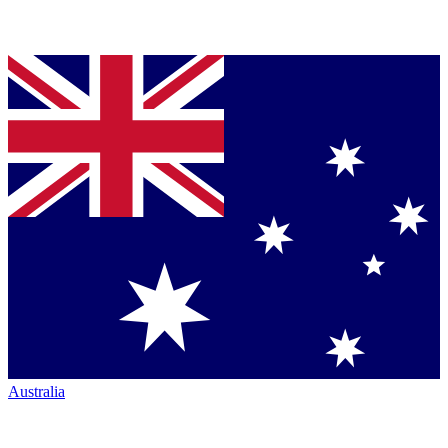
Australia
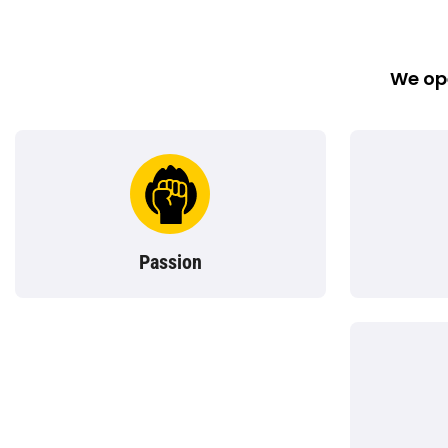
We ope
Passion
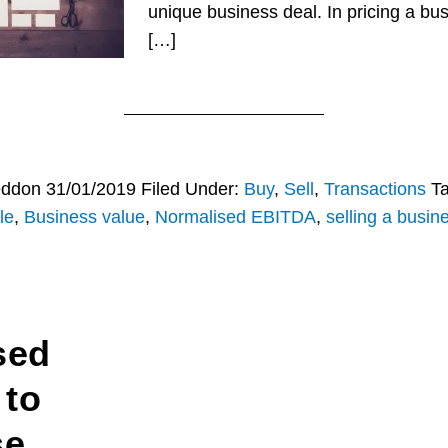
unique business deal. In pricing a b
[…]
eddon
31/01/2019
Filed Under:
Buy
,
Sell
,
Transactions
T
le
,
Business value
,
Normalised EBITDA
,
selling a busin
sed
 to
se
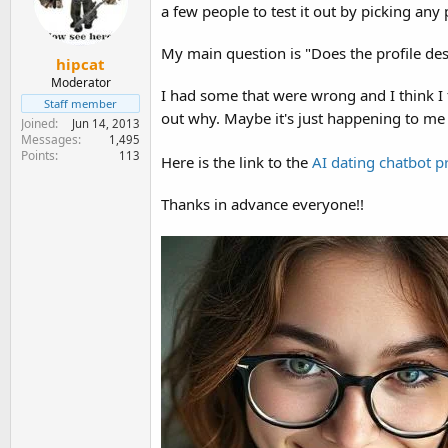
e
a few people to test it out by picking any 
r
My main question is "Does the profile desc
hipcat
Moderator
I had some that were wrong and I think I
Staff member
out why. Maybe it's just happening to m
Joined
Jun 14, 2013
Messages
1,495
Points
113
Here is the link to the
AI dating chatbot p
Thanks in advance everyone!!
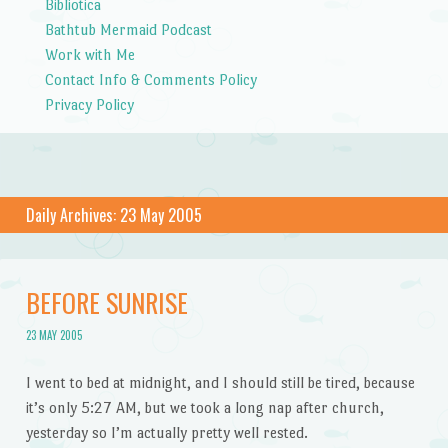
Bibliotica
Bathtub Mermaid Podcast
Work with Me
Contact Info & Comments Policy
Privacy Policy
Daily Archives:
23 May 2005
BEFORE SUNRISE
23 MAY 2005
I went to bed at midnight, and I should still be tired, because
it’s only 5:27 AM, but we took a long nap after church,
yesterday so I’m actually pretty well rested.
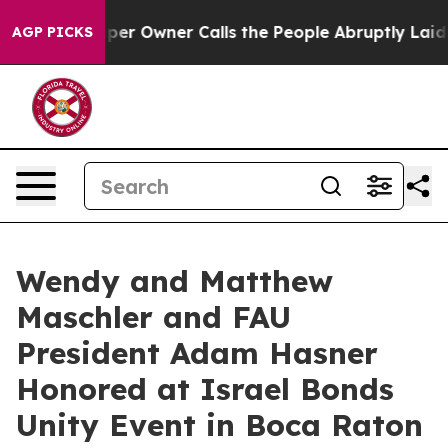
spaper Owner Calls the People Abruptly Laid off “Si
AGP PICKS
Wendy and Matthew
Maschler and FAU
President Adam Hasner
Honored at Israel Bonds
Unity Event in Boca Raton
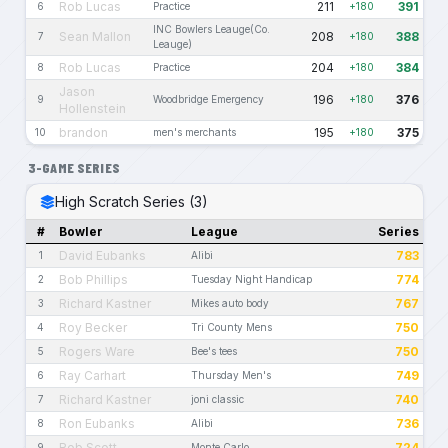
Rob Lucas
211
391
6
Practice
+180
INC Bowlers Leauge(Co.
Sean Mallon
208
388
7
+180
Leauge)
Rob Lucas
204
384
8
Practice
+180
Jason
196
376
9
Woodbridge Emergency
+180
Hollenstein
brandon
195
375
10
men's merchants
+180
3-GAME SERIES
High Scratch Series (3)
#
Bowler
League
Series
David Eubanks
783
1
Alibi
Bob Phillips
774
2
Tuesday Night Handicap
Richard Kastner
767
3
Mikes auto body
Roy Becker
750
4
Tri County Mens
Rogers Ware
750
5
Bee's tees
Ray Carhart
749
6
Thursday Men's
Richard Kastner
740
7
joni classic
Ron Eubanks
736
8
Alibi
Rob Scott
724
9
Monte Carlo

+ + + +

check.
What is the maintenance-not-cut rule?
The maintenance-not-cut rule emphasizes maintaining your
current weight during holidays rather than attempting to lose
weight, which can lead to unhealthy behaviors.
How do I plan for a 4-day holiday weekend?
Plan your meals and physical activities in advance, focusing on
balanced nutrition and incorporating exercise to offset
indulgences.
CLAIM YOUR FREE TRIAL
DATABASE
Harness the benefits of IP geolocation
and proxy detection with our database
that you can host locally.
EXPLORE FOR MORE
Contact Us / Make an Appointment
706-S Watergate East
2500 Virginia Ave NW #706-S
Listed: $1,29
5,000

+ + + +

**WHAT TO PRODUCE**
What lines in the data include the string "Policy"? Copy each one.

**RESPONSE TO THIS TASK**
Contact Info & Comments Policy
Privacy Policy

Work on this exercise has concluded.